I'm sure lots of men dismissed this because of what they would have called her smart ass conclusion.
What's particularly telling when this double standard is applied to women, are that facts that women belong to
- the richest and poorest (and all those in-between) economic classes,
- the best and worst educated,
- every different religious denomination
- every ethnic group
AND
they make up slightly more than 50% the population. Yet
I can't find numbers on the percent of women heading labor unions, but
this article begins:
"Why do unions have so few female leaders? On the face of the facts, that doesn’t make sense. After all, 45.5 percent of unionists are women."
I already mentioned that only 26% of university presidents. You get the picture.
Where are women doing 'better'? An Education Week article titled "Women on par with men in principalships" tells us:
"Looking at data for the 2007-08 school year, the report shows that 50 percent of public school principals and 53 percent of private school principals were female that year."
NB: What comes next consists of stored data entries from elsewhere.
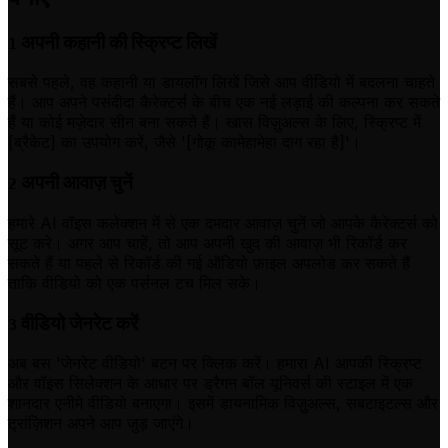
अपनी कहानी की स्क्रिप्ट लिखें
1
सबसे पहले, वह कहानी या डायलॉग लिखें जिसे आप वीडियो में बदलना चाहते
हैं। आप अपने पसंदीदा कैरेक्टर्स के बीच एक नई लड़ाई की कल्पना कर सकते
हैं या कोई मज़ेदार सीन बना सकते हैं। खास विज़ुअल्स के लिए, स्क्रिप्ट में
[ब्रैकेट] का उपयोग करें, जैसे '[गोकू कामेहामेहा दाग रहा है]'।
अपनी आवाज़ चुनें
2
हमारे AI वॉइस कलेक्शन में से एक दमदार आवाज़ चुनें जो आपके कैरेक्टर्स को
सूट करे। अगर आप चाहें, तो आप अपनी खुद की आवाज़ भी रिकॉर्ड कर
सकते हैं या पहले से रिकॉर्ड की गई ऑडियो फ़ाइल अपलोड कर सकते हैं
ताकि वीडियो को एक पर्सनल टच मिल सके।
वीडियो जेनरेट करें
3
अब बस 'जेनरेट वीडियो' बटन पर क्लिक करें। हमारा AI आपकी स्क्रिप्ट
और वॉइस सिलेक्शन के आधार पर ड्रैगन बॉल यूनिवर्स की स्टाइल में एक
शानदार एनीमे वीडियो बनाएगा। इसमें डायनामिक विज़ुअल्स, सबटाइटल्स और
ट्रांज़िशन अपने आप जुड़ जाएंगे।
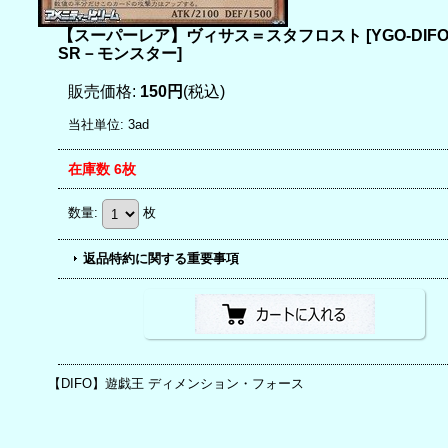
【スーパーレア】ヴィサス＝スタフロスト
[
YGO-DIFO
SR－モンスター
]
販売価格
:
150円
(税込)
当社単位
:
3ad
在庫数 6枚
数量
:
枚
返品特約に関する重要事項
【DIFO】遊戯王 ディメンション・フォース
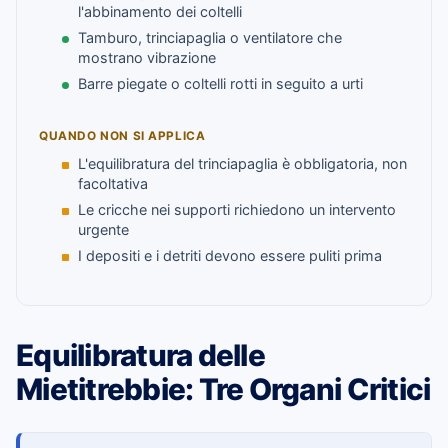
l'abbinamento dei coltelli
Tamburo, trinciapaglia o ventilatore che
mostrano vibrazione
Barre piegate o coltelli rotti in seguito a urti
QUANDO NON SI APPLICA
L'equilibratura del trinciapaglia è obbligatoria, non
facoltativa
Le cricche nei supporti richiedono un intervento
urgente
I depositi e i detriti devono essere puliti prima
Equilibratura delle
Mietitrebbie: Tre Organi Critici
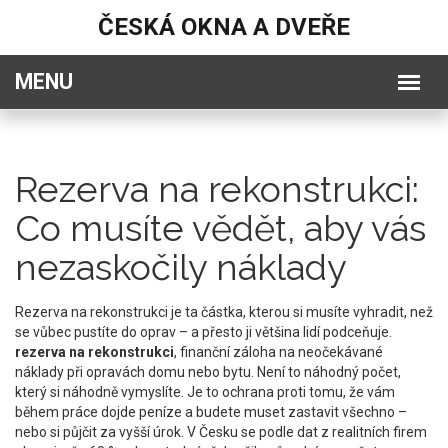
ČESKÁ OKNA A DVEŘE
Rezerva na rekonstrukci:
Co musíte vědět, aby vás
nezaskočily náklady
Rezerva na rekonstrukci je ta částka, kterou si musíte vyhradit, než
se vůbec pustíte do oprav – a přesto ji většina lidí podceňuje.
rezerva na rekonstrukci
,
finanční záloha na neočekávané
náklady při opravách domu nebo bytu
.
Není to náhodný počet,
který si náhodně vymyslíte. Je to ochrana proti tomu, že vám
během práce dojde peníze a budete muset zastavit všechno –
nebo si půjčit za vyšší úrok. V Česku se podle dat z realitních firem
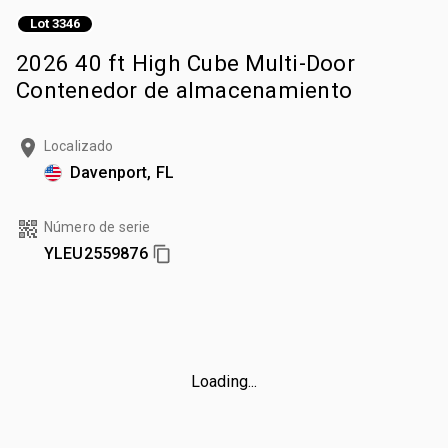
Lot 3346
2026 40 ft High Cube Multi-Door
Contenedor de almacenamiento
Localizado
Davenport, FL
Número de serie
YLEU2559876
Loading...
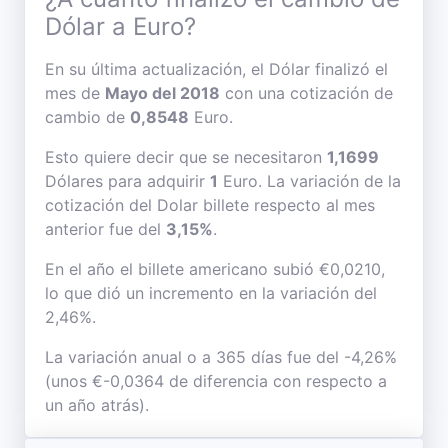
Dólar a Euro?
En su última actualización, el Dólar finalizó el
mes de
Mayo del 2018
con una cotización de
cambio de
0,8548
Euro.
Esto quiere decir que se necesitaron
1,1699
Dólares para adquirir
1
Euro. La variación de la
cotización del Dolar billete respecto al mes
anterior fue del
3,15%
.
En el año el billete americano subió €0,0210,
lo que dió un incremento en la variación del
2,46%.
La variación anual o a 365 días fue del -4,26%
(unos €-0,0364 de diferencia con respecto a
un año atrás).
But that doesn't look all that good when you consider that
men made up less than a quarter of the public school teachers, the pool from which principals are drawn.*
While women might not get top head chef positions,
according to QSR (Quick Service Restaurant) magazine in 2011
"more than 50 percent of restaurants are now owned by women"
And the book Supervision in The Hospitality Industry* tells us that
"more than two-thirds of the supervisors in the food service industry are women"
Which makes sense, but is a dubious achievement, because the New Republic lists the food service industry as the lowest paid in the nation.
When you consider that just over 50% of the population is women, these numbers show that more is going on than "they aren't as good." There are paths to many jobs that women haven't been able to get on. Many commercial pilots, for example, got their training in the military when women weren't allowed those jobs. Trade apprenticeships didn't take women. And so on.
But think about this. Until very recently, every married man was married to a woman. And many, if not most, had daughters. They all had mothers. Yet they continued to make decisions and to support a system that made the women in their lives second class citizens.
This is deeply embedded in our psyches, and we still have a lot of self-reflection to do. This campaign has started some of that. Just as no one expected Nixon to start the US talking to China, no one expected Trump to start us talking about the prevalence of sexual assaults. (A key difference was that Nixon went to China consciously and purposely.)
But when anyone says they can't vote for Clinton because she's not honest, or because of emails, or the Clinton Foundation, start asking them about what they know about male candidates of the past and the baggage they had. Ask them specifically what they know about her dishonesty, or is it just a word they associate with her. Then ask them about their fathers' treatment of women. Ask them about their fathers' attitude about family. Their own ideas about families. You might prepare by reading what George Lakoff says on that. Go down to where he talks about conservative and liberal conceptions of family.
You can also see Deborah Tannen's take on the election before the Democratic primary was over.
And here she's discusses the interruptions in the first debate.
I'm reasonably confident that Clinton is going to win, but I shouldn't have any doubts about it given the qualifications of these two candidates. And if you think things got bad when we elected a Black president, just wait until we have a woman president. All the misogyny that's bottled up will come exploding out. And only when it's all out in the open for everyone to see, will we be able to process it and move on.
Again, sorry seems a little disjointed, but the world I'm writing about is also disjointed. There's no simple cause and effect. Lots of factors play roles in this first US election with a woman as a candidate from a major party.
*I'd note that in 1970 I taught 5th grade for a year in Los Angeles. I was one of very few male teachers, though the principal and the vice principal were both male. One day, the vice principal invited me to go to an event for male teachers. He explained that this was the route to become a principal.